Essentially, this is part of a teaching about how the glory of G!d fills the earth - yet at the same time is absent or concealed some of the time (I'm oversimplifying here), but when we feel the absence and ask "Where is G!d's glory?" - that is when it begins to revealed and we begin to make teshuvah - to return to G!d and relationship with G!d.
So rather than being "Where is the lamb for the burnt-offering?" (the pshat, or literal meaning of the text)- it becomes "'WHERE' [the question] is the lamb for the ascent" (an allegorical reading)- olah, burnt-offering, is the word for ascent (perhaps the burnt-offering is called this because the smoke ascends to G!d). The very question - the very search and desire for G!d - is what allows and begins the ascent.

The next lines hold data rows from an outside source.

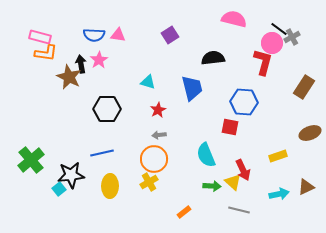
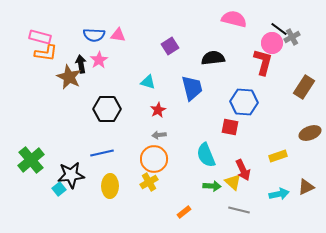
purple square: moved 11 px down
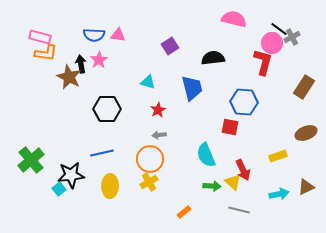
brown ellipse: moved 4 px left
orange circle: moved 4 px left
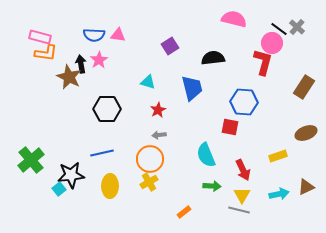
gray cross: moved 5 px right, 10 px up; rotated 21 degrees counterclockwise
yellow triangle: moved 9 px right, 13 px down; rotated 18 degrees clockwise
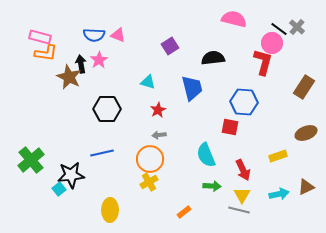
pink triangle: rotated 14 degrees clockwise
yellow ellipse: moved 24 px down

I have long read Isaac going away separately from his father Abraham at the end of the Akedah through a trauma lens, that he was so traumatized by nearly being murdered by his father that he had to separate from him. And I still believe that reading is valid. But this introduces the idea that in the experience, even in the midst of the trauma, Isaac has the desire to seek G!d and sets out, separate from his father, to find G!d. The midrash suggests he goes to learn in a yeshiva. And at the very least, this perhaps explains the relationship he develops with G!d such that the text later describes him going out into the field for meditation and praying for his wife to be able to have children.
This is a new concept that I look forward to thinking about for some time to come.